Cellular mechanisms for responding to and stopping virus replication are of critical importance for controlling human diseases. The interferon- induced protein kinase activated by RNA (PKR) mediates the human viral defense mechanism, as well as the growth, differentiation, and programmed death of human cells. In the presence of long stretches of double-stranded RNA (dsRNA), typically of viral origin, PKR becomes activated by autophosphorylation. Once activated, phosphorylated PKR can then phosphorylate eukaryotic initiation factor-2alpha (eIF-2alpha), causing inhibition of the initiation of translation and, in some cases, programmed cell death, or apoptosis. PKR has also been shown to be a regulator of human immunodeficiency virus type 1 (HIV-1) replication, and has been implicated as a tumor suppressor. The mechanism of PKR action is thus of central interest and importance to many different fields of human health-related research. Unfortunately, the detailed mechanism of PKR activation is poorly understood. This research proposal focuses on elucidating the kinetic mechanism for PKR activation and regulation by RNA. A detailed kinetic framework for the assembly of PKR into an activated complex upon non-sequence specific interactions with dsRNA will be established. This will be achieved by methods of mechanistic enzymology and biochemistry, including stopped-flow studies utilizing the intrinsic fluorescence of PKR or of tagged RNAs, equilibrium fluorescence binding studies, and site-directed mutagenesis. PKR can also be regulated by viral and cellular RNAs containing specialized non-dsRNA, or non-Watson-Crick, structures. The detailed mechanisms and structures of several non-Watson Crick RNAs that are able to regulate PKR will be examined. Results from the above mechanistic experiments will facilitate development of a kinetic framework within which to assign and understand the varied actions of the structured RNAs. This will be achieved by stopped-flow experiments, equilibrium fluorescence studies, and RNA-protein structure-function analysis. RNA structure will also be examined by approaches including structure mapping, crosslinking, footprinting, and several novel in vitro selection approaches. Specialized RNAs critical to regulating PKR function will be selected and enriched, with the goal of determining a set of rules that will allow prediction of whether a viral or cellular RNA is a positive or negative regulator of PKR.

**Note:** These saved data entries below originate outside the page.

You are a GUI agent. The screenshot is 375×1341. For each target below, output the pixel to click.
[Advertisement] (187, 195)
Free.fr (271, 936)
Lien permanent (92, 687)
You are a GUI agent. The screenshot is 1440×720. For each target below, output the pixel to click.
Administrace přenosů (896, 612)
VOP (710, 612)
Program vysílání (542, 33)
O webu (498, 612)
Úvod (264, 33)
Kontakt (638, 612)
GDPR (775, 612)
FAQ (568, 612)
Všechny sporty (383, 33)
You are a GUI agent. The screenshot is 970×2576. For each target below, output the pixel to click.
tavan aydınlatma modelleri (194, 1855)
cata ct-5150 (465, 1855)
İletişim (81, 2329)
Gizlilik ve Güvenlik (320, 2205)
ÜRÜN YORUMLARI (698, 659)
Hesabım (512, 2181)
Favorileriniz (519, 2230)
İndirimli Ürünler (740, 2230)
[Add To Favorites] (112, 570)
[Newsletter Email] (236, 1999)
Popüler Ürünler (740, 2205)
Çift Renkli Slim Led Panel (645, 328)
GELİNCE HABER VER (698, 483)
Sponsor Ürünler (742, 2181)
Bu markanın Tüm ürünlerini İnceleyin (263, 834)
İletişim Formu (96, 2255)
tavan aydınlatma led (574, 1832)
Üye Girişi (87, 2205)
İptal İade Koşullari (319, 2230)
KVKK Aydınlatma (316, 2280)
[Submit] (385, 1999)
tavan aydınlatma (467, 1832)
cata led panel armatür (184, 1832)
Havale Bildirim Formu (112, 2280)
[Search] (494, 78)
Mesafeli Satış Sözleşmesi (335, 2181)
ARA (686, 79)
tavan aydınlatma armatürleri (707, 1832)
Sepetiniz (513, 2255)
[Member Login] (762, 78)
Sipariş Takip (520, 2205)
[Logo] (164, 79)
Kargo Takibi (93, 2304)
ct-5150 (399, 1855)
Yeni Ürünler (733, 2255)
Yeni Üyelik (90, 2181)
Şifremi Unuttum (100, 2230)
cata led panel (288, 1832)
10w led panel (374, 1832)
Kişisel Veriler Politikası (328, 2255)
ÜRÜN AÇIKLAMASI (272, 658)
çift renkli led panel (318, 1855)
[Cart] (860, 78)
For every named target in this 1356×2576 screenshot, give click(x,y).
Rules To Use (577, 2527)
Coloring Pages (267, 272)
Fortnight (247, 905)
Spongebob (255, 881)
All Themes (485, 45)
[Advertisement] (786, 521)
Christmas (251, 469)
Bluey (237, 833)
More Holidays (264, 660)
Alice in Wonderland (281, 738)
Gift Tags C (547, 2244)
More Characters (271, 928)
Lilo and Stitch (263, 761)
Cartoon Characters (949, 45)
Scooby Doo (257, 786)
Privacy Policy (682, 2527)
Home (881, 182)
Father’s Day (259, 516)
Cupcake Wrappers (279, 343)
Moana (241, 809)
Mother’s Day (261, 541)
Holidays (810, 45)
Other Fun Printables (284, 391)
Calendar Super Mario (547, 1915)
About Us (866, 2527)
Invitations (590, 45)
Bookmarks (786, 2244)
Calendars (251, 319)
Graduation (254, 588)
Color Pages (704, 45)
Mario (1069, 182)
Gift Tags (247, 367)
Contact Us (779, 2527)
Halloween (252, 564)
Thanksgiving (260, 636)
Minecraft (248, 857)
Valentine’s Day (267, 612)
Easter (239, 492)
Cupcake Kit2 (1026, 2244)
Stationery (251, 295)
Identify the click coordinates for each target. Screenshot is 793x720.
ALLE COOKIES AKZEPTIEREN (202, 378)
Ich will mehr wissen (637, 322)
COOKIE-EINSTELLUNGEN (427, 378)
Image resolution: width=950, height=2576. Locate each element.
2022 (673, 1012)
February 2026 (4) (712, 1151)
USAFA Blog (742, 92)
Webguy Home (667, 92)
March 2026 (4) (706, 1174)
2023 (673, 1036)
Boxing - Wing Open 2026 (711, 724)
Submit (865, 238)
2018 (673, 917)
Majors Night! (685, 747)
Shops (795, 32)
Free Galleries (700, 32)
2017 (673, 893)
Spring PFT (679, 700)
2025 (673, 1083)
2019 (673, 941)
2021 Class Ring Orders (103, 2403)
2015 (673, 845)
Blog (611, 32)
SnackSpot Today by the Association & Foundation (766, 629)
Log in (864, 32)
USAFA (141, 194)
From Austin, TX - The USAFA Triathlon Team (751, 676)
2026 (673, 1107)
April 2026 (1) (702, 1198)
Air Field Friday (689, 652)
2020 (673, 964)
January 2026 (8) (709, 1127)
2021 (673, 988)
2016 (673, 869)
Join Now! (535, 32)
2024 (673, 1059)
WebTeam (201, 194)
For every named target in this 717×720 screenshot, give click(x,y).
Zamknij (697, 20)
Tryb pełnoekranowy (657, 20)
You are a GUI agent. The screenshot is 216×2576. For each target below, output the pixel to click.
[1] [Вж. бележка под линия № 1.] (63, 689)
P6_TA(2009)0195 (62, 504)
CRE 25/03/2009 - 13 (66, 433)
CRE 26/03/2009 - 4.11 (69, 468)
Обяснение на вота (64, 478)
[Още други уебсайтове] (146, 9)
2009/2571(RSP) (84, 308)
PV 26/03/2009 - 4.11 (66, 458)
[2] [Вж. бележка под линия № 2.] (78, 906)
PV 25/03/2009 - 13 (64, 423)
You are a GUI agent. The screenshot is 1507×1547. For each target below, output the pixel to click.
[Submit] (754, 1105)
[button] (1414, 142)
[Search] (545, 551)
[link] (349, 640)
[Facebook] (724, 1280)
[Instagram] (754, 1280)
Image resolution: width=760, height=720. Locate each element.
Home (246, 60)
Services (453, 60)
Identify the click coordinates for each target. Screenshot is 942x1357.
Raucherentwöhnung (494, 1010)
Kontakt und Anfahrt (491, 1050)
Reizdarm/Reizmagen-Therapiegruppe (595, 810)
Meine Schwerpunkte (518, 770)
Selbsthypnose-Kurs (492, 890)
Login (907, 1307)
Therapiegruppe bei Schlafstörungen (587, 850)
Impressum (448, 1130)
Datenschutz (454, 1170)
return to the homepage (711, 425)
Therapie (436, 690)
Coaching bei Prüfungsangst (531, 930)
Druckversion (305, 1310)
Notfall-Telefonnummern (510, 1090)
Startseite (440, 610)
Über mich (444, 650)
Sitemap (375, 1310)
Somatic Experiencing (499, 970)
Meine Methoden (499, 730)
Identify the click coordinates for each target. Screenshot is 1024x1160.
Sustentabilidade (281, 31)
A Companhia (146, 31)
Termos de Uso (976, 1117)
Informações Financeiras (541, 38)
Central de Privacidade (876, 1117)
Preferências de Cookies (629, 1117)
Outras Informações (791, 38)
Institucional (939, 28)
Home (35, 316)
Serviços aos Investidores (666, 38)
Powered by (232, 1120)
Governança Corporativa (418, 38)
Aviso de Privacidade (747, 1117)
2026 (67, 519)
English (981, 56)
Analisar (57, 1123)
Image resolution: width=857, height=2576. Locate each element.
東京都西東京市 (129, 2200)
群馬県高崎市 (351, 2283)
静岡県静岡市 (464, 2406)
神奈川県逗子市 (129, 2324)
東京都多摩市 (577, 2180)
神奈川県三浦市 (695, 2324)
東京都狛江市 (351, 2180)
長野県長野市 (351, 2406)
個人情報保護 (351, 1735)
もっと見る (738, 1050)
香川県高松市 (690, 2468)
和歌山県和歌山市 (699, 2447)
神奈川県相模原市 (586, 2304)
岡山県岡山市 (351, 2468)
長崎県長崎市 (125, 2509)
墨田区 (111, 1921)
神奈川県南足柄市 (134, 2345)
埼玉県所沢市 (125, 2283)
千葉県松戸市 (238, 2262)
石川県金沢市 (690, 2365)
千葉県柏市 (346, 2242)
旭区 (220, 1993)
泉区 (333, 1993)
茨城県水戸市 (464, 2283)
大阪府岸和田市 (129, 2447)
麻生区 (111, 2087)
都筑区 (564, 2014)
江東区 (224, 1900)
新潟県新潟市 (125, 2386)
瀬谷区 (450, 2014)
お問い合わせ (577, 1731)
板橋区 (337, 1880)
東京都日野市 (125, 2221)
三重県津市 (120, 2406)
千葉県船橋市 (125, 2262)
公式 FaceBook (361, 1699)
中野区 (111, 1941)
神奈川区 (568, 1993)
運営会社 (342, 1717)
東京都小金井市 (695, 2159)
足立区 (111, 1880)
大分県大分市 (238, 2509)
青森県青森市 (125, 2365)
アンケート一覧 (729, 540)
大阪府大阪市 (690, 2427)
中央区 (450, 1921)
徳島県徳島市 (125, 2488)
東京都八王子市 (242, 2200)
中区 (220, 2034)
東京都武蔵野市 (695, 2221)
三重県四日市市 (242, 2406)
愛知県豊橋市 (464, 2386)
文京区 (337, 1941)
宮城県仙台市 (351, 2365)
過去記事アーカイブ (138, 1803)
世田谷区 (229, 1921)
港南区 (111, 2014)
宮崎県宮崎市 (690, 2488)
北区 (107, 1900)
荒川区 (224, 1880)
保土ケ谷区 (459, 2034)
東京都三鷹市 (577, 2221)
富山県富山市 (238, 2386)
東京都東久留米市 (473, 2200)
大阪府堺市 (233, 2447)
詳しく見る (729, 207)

响应和阻止病毒复制的细胞机制对于控制人类疾病至关重要。 RNA (PKR) 激活的干扰素诱导蛋白激酶介导人类病毒防御机制以及人类细胞的生长、分化和程序性死亡。当长链双链 RNA (dsRNA)（通常是病毒来源）存在时，PKR 通过自磷酸化而被激活。一旦被激活，磷酸化的 PKR 就会磷酸化真核起始因子-2α (eIF-2α)，从而抑制翻译起始，并在某些情况下导致程序性细胞死亡或凋亡。 PKR 还被​​证明是人类免疫缺陷病毒 1 型 (HIV-1) 复制的调节因子，并且被认为是一种肿瘤抑制因子。因此，PKR 作用机制对于人类健康相关研究的许多不同领域具有核心意义和重要性。 不幸的是，人们对 PKR 激活的详细机制知之甚少。 本研究计划的重点是阐明 RNA 激活和调节 PKR 的动力学机制。将建立一个详细的动力学框架，用于在与 dsRNA 进行非序列特异性相互作用时将 PKR 组装成激活的复合物。 这将通过机械酶学和生物化学方法来实现，包括利用 PKR 或标记 RNA 固有荧光的停流研究、平衡荧光结合研究和定点诱变。 PKR 还可以受到含有特殊非 dsRNA 或非 Watson-Crick 结构的病毒和细胞 RNA 的调节。将检查几种能够调节 PKR 的非 Watson Crick RNA 的详细机制和结构。上述机制实验的结果将有助于动力学框架的开发，在该框架内分配和理解结构化 RNA 的各种作用。这将通过停流实验、平衡荧光研究和 RNA-蛋白质结构-功能分析来实现。 RNA 结构也将通过结构作图、交联、足迹和几种新颖的体外选择方法等方法进行检查。将选择和丰富对调节 PKR 功能至关重要的专门 RNA，目的是确定一组规则，以预测病毒或细胞 RNA 是 PKR 的正调节剂还是负调节剂。